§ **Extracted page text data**
=== Section Start ===

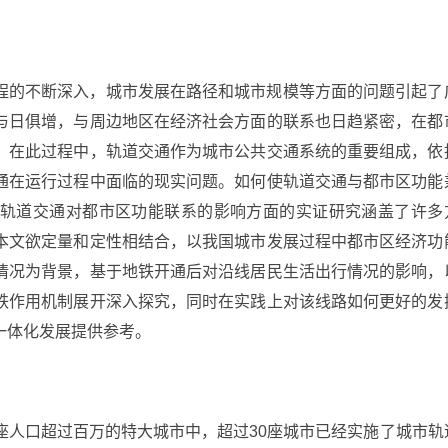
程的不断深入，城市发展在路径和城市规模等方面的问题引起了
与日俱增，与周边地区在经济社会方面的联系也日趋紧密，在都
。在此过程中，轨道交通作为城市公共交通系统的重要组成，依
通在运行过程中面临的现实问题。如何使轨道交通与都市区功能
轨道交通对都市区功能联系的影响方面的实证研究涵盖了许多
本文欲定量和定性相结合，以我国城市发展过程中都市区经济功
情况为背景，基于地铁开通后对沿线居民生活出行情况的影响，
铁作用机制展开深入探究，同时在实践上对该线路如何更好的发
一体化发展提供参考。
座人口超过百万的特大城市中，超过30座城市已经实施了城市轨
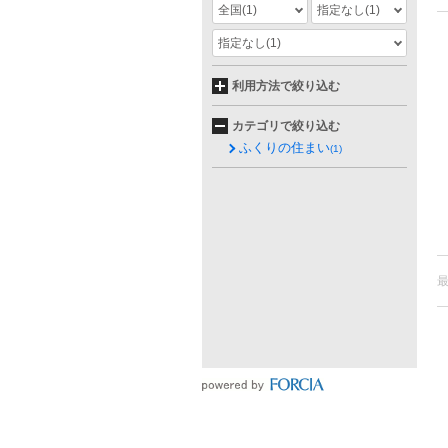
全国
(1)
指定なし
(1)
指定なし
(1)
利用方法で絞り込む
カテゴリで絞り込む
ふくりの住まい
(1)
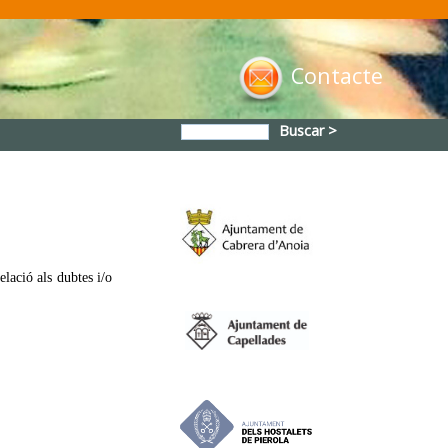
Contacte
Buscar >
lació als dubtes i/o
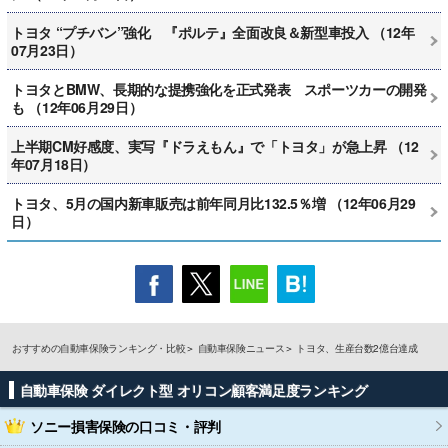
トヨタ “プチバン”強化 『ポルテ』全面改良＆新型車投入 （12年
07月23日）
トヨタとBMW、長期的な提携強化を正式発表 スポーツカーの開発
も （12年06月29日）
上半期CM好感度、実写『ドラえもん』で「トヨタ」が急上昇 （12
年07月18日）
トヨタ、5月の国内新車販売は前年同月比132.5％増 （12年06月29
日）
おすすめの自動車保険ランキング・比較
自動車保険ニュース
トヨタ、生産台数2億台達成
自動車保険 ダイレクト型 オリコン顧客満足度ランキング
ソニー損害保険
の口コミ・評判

=== Section End ===

Please write out, exactly as they appear, the lines from the one containing "トヨタ、5月の国内新車販売は前年同月比132.5％増 （12年06月29" through the last line of the records above, and nothing more.

§ **Solved exercise**
トヨタ、5月の国内新車販売は前年同月比132.5％増 （12年06月29
日）
おすすめの自動車保険ランキング・比較
自動車保険ニュース
トヨタ、生産台数2億台達成
自動車保険 ダイレクト型 オリコン顧客満足度ランキング
ソニー損害保険
の口コミ・評判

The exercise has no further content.